One of the health hazards associated with living under Saudi Wahhabi-style Islam is a significant risk to expressing any views that might be interpreted to be offensive or irreverent. Another health hazard, one that can be found in nearly every flavor of Islam, is the fasting observed by many during this time of the lunar year.
The case of blogger Raif Badawi, the verdict of which was recently upheld by the Saudi Supreme Court, is currently gaining support internationally and was even featured at recent U2 concerts.
— Dwight Bashir (@DwightBashir) June 18, 2015
I was personally quite surprised, since I cynically expected Bono to land on the side of the overapologetic, racism-of-lowered-expectations white liberals, like the kind actually defending the brutality. I’m glad to be wrong, since the awareness-raising for #FreeRaif needs all the help it can get. It’s also heartening to see Muslims speaking up and out against the Saudis’ inhumane, unjust punishments for speech.
Unlike the potential to be flogged to the point of near-death, fasting is a hazard with which most rather than a few people living in Muslim-dominated areas and from Muslim backgrounds must contend. Countries like Pakistan have laws and are full of social pressures that prevent even non-Muslims from going about their normal daily eating and drinking, although there is a growing swell of Muslim voices opposed to imposing such practices of their religion on the unwilling. In the most extreme of cases, i.e. areas ruled by ISIS/ISIL, eating and drinking during the day is a capital offense.

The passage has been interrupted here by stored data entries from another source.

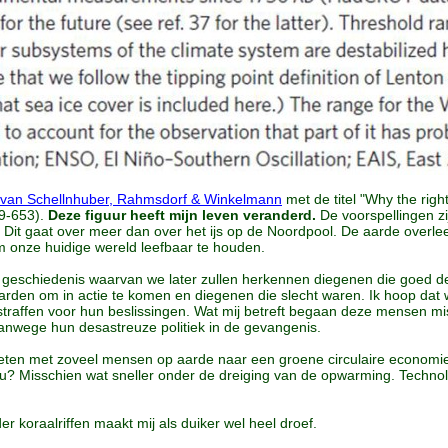
l van Schellnhuber, Rahmsdorf & Winkelmann
met de titel "Why the righ
49-653).
Deze figuur heeft mijn leven veranderd.
De voorspellingen zij
. Dit gaat over meer dan over het ijs op de Noordpool. De aarde overle
 onze huidige wereld leefbaar te houden.
e geschiedenis waarvan we later zullen herkennen diegenen die goed 
aarden om in actie te komen en diegenen die slecht waren. Ik hoop dat w
traffen voor hun beslissingen. Wat mij betreft begaan deze mensen 
anwege hun desastreuze politiek in de gevangenis.
eten met zoveel mensen op aarde naar een groene circulaire economie.
? Misschien wat sneller onder de dreiging van de opwarming. Technolo
r koraalriffen maakt mij als duiker wel heel droef.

There is a tendency among Muslims to emphasize the notion that fasting has been scientifically proven to be beneficial, and among well-meaning never-Muslims to agree to this premise without much question. Muslim doctors will sometimes even use woo-woo buzzwords like “toxins” to make their case. Whatever the claims of the already-converted may be, studies touting the longevity-enhancing effects of caloric deprivation are hardly proof that Islamic-style fasting of the kind practiced in Ramadan is a good idea for anyone, especially not in the summer. While other religious traditions allow for water and sometimes even moderate amounts of certain kinds of foods during their fasting periods, the kind promoted by Muhammad allows for no hydration of any kind. By any stretch of the science or the imagination, there is absolutely no health benefit to be had by depriving oneself of water.
A study conducted back in 2003 failed to detect any long-term adverse health effects resulting from the dehydration caused by the Ramadan fasts. By its authors’ own admission, however, that study was a beginning towards understanding the health effects of Islamic fasting, not an end.
This isn’t to suggest that policies banning fasting, as exist in some schools in England and some parts of China. Forcing someone to eat can be traumatic and harmful to them and is just as wrong as forcing them to not eat and drink. Rather, fasting should be approached realistically rather than dogmatically, its good and ill effects studied without apologetics. Attributing nothing but health benefits to and brooking no evidence-based criticism of a medically-dubious practice promoted (if not started) by a man who lived just under 1500 years ago is ludicrous.